Comey’s firing and subsequent reporting that Trump had tried to influence Comey’s handling of the Trump campaign-Russia investigation was a watershed in the scandals that have plagued Trump’s young presidency. Republicans in Congress seemed eager for the first time to vigorously pursue their own investigations into the alleged Russia ties, and last week subpoenaed materials related to the Russia investigations.

Lieberman earned a reputation for integrity in the late 1990s when he became the first Senate Democrat to take President Bill Clinton to task for his transgressions related to his affair with a White House intern.

Vice President Al Gore, the Democratic presidential nominee in 2000, made history when he named Lieberman, an Orthodox Jew, as his running mate.

Lieberman alienated grassroots Democrats in the next decade when he backed President George W. Bush’s Iraq War, and in 2006 was defeated in the Democratic primary in his home state. He ran and won as an Independent, and backed his close friend, Republican Sen. John McCain of Arizona, over Barack Obama in the 2008 election. He retired from politics in 2012.

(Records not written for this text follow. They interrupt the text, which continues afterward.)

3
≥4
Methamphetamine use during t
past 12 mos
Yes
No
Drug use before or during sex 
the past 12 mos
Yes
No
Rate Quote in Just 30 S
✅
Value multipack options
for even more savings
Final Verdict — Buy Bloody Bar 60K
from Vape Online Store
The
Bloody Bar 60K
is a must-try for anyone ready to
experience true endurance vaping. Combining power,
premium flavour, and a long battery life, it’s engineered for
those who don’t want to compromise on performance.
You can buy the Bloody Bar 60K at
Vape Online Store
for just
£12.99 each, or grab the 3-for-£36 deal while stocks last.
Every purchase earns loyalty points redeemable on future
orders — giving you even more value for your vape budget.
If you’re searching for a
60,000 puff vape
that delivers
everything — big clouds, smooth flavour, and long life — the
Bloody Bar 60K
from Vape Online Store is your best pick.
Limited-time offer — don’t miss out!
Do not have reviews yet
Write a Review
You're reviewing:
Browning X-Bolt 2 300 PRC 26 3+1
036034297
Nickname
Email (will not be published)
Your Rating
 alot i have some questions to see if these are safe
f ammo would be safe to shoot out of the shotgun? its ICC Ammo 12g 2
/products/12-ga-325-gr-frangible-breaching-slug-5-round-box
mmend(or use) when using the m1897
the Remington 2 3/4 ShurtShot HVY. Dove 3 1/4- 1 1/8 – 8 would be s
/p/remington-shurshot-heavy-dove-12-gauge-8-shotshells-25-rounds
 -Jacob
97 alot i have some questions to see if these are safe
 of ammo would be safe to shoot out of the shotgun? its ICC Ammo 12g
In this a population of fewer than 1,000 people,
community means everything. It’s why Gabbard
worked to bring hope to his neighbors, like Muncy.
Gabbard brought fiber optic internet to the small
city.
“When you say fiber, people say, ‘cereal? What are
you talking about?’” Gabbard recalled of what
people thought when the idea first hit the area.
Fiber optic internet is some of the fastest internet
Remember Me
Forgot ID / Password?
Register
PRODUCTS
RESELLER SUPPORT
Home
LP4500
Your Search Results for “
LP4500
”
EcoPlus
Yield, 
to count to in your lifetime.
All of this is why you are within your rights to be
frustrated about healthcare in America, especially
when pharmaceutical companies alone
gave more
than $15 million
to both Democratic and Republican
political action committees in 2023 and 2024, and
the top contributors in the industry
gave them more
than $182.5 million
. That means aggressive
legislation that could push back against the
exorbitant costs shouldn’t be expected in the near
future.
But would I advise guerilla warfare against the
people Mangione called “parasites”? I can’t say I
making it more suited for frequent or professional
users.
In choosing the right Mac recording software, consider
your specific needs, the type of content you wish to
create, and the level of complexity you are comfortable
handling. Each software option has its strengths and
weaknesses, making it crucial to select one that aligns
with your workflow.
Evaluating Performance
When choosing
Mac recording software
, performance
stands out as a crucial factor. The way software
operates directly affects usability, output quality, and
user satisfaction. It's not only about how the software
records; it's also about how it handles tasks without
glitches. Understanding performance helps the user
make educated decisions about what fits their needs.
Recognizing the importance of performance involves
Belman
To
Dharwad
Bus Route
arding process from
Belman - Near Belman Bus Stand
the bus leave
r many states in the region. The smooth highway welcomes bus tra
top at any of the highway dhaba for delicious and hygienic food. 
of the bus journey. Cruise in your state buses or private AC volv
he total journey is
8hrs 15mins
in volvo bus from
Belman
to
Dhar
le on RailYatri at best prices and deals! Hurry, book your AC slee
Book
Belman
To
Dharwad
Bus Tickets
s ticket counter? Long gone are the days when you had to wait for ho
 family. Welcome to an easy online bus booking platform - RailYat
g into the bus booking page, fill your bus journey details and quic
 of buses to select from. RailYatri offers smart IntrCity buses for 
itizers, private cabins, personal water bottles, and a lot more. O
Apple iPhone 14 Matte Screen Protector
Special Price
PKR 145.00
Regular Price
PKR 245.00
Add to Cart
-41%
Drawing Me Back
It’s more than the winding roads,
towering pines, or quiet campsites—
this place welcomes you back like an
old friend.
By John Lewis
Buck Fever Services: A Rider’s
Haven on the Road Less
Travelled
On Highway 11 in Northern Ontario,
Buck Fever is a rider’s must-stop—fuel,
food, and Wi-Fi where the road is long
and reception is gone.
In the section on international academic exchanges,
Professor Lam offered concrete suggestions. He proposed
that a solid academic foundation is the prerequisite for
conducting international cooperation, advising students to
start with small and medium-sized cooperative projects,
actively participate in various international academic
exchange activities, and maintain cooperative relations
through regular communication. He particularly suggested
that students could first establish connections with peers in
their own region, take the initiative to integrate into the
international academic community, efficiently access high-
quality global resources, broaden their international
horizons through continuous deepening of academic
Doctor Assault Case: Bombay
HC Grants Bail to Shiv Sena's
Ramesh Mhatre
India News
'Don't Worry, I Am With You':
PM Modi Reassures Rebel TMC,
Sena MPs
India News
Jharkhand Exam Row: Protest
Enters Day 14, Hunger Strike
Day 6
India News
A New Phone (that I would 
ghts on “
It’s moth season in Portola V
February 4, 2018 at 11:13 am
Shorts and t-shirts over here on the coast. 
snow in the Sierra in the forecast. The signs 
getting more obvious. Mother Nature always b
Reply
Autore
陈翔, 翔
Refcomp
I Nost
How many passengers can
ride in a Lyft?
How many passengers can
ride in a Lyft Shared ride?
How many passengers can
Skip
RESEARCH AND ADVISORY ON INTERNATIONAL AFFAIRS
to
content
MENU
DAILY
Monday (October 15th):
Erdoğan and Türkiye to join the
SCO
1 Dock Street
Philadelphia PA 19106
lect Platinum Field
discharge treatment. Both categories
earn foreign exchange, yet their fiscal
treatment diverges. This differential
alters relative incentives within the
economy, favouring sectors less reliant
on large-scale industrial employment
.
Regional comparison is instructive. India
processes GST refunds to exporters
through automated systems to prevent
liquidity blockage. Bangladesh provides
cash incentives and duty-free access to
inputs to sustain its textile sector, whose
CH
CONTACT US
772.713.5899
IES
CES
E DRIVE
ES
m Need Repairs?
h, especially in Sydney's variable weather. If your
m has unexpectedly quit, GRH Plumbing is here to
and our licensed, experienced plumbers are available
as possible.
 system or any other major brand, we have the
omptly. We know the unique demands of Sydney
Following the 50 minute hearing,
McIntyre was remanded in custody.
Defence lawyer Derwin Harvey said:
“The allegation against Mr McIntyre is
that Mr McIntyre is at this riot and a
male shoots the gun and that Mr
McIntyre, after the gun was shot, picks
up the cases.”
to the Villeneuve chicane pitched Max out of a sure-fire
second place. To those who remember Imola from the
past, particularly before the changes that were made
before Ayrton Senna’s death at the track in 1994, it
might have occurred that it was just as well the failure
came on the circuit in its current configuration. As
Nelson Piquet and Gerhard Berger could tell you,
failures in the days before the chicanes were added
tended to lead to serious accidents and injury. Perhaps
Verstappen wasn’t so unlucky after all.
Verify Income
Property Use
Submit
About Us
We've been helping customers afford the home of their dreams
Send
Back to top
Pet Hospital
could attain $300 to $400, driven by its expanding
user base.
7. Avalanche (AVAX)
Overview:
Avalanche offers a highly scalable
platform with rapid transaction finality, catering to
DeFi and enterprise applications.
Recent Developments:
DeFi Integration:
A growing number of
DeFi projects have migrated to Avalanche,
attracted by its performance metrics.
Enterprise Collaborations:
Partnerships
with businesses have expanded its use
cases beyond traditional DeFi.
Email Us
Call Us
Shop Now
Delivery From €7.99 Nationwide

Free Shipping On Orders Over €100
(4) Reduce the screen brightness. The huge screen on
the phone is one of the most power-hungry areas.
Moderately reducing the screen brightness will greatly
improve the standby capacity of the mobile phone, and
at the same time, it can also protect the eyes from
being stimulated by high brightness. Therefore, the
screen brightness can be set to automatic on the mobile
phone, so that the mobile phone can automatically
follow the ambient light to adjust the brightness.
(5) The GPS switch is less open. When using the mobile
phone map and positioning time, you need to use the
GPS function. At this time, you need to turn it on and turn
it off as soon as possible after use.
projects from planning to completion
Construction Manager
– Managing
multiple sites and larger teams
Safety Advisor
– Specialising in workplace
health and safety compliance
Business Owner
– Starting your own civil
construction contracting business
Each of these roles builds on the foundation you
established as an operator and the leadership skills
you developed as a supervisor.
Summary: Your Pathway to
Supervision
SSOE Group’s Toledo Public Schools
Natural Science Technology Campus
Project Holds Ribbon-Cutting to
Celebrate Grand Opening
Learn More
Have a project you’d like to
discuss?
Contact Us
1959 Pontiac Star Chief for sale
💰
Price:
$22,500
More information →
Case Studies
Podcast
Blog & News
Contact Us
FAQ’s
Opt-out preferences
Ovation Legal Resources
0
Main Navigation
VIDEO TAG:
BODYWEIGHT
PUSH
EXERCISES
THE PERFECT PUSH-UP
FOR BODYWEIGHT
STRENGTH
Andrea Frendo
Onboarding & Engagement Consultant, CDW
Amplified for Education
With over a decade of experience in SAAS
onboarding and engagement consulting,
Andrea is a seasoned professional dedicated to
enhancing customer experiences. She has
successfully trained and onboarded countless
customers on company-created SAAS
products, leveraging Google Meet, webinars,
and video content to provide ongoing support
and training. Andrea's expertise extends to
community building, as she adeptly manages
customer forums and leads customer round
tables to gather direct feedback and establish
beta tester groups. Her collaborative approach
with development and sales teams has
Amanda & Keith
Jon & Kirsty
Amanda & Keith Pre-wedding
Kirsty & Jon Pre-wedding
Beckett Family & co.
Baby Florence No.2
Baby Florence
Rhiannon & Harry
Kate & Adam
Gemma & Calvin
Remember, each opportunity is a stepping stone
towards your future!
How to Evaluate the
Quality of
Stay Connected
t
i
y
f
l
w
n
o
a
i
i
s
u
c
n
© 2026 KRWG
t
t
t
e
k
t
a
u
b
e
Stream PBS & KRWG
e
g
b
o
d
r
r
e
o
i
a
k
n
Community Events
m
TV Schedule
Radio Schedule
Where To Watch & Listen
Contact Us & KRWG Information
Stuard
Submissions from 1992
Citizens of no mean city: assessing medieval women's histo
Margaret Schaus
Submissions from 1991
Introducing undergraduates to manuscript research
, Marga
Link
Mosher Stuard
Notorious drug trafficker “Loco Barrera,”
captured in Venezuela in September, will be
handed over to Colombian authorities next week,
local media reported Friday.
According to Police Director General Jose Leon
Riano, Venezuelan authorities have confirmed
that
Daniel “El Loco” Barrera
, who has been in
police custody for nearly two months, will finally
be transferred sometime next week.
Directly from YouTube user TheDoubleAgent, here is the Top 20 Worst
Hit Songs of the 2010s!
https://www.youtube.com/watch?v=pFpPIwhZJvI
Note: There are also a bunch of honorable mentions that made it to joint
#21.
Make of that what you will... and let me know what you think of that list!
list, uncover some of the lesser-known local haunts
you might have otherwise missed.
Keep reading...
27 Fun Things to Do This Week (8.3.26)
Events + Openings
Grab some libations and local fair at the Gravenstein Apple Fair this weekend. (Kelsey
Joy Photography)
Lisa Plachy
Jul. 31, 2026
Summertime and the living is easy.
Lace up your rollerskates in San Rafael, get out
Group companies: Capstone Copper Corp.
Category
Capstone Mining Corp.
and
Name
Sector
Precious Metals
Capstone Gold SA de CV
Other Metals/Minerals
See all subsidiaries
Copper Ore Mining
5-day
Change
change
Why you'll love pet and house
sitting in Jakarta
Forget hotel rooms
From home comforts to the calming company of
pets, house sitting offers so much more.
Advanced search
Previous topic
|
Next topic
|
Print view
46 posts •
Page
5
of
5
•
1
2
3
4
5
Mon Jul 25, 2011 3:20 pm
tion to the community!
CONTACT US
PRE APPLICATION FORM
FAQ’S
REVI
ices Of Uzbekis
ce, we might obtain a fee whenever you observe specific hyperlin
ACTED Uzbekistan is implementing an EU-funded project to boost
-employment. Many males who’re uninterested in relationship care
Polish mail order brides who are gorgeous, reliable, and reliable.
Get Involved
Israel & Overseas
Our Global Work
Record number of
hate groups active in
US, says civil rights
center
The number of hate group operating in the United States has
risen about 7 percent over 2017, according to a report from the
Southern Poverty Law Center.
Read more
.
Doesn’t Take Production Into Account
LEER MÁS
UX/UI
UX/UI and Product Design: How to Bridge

Since then, Lieberman has gravitated back toward the Democratic fold, campaigning among Florida’s Jews last year for Clinton. He still maintains ties with Republicans, however, this year testifying on behalf of two Trump nominees in confirmation hearings: Betsy DeVos, the education secretary, and David Friedman, the U.S. ambassador to Israel, who is the “Friedman” in the legal firm representing Trump.